WHAT THE TASK ASKS: Wherever a picture appears in the listing below, leave it out and reproduce the rest exactly.

AVAILABLE RECORDS:
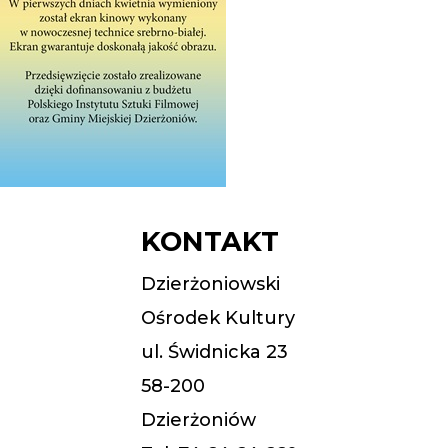
KONTAKT
Dzierżoniowski
Ośrodek Kultury
ul. Świdnicka 23
58-200
Dzierżoniów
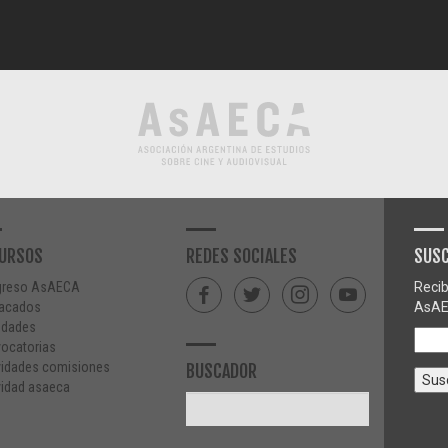
URSOS
REDES SOCIALES
SUSC
greso AsAECA
Recib
acados
AsAE
edades
ocatorias
vidades comisiones
BUSCADOR
vidad asaeca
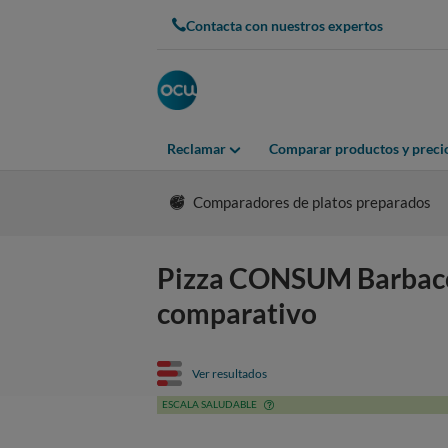
Contacta con nuestros expertos
Reclamar
Comparar productos y preci
Comparadores de platos preparados
Pizza CONSUM Barbacoa: 
comparativo
Ver resultados
ESCALA SALUDABLE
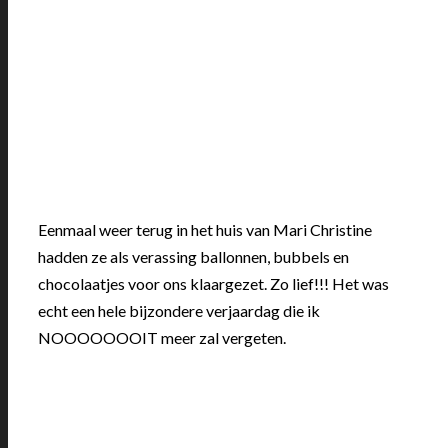
Eenmaal weer terug in het huis van Mari Christine
hadden ze als verassing ballonnen, bubbels en
chocolaatjes voor ons klaargezet. Zo lief!!! Het was
echt een hele bijzondere verjaardag die ik
NOOOOOOOIT meer zal vergeten.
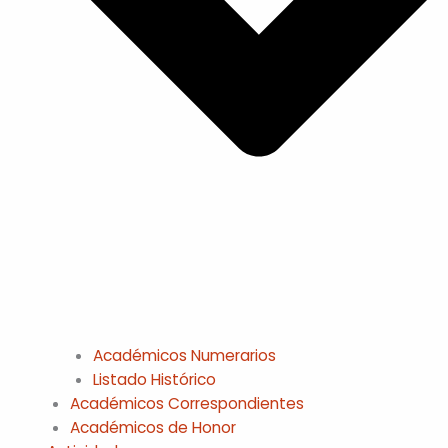
Académicos Numerarios
Listado Histórico
Académicos Correspondientes
Académicos de Honor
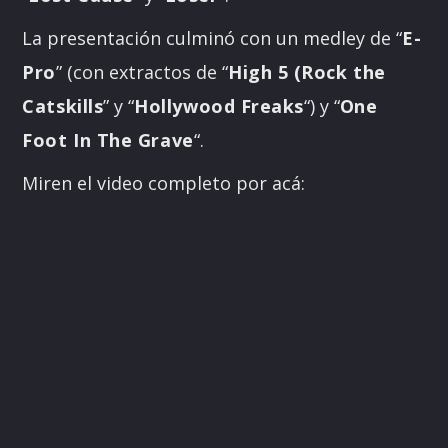
La presentación culminó con un medley de “
E-
Pro
” (con extractos de “
High 5 (Rock the
Catskills
” y “
Hollywood Freaks
“) y “
One
Foot In The Grave
“.
Miren el video completo por acá:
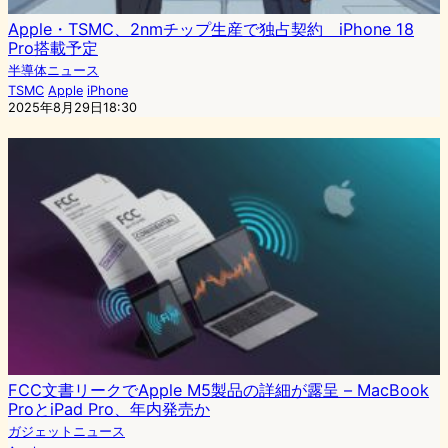
Apple・TSMC、2nmチップ生産で独占契約 iPhone 18
Pro搭載予定
半導体ニュース
TSMC
Apple
iPhone
2025年8月29日18:30
FCC文書リークでApple M5製品の詳細が露呈 – MacBook
ProとiPad Pro、年内発売か
ガジェットニュース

RESPONSE BOX:
KONTAKT
Dzierżoniowski
Ośrodek Kultury
ul. Świdnicka 23
58-200
Dzierżoniów
URSOS
REDES SOCIALES
SUSC
greso AsAECA
Recib
acados
AsAE
edades
ocatorias
vidades comisiones
BUSCADOR
vidad asaeca
Contacta con nuestros expertos
Reclamar
Comparar productos y preci
Comparadores de platos preparados
Pizza CONSUM Barbacoa: 
comparativo
Ver resultados
ESCALA SALUDABLE
Eenmaal weer terug in het huis van Mari Christine
hadden ze als verassing ballonnen, bubbels en
chocolaatjes voor ons klaargezet. Zo lief!!! Het was
echt een hele bijzondere verjaardag die ik
NOOOOOOOIT meer zal vergeten.
Académicos Numerarios
Listado Histórico
Académicos Correspondientes
Académicos de Honor
La presentación culminó con un medley de “
E-
Pro
” (con extractos de “
High 5 (Rock the
Catskills
” y “
Hollywood Freaks
“) y “
One
Foot In The Grave
“.
Miren el video completo por acá:
Apple・TSMC、2nmチップ生産で独占契約 iPhone 18
Pro搭載予定
半導体ニュース
TSMC
Apple
iPhone
2025年8月29日18:30
FCC文書リークでApple M5製品の詳細が露呈 – MacBook
ProとiPad Pro、年内発売か
ガジェットニュース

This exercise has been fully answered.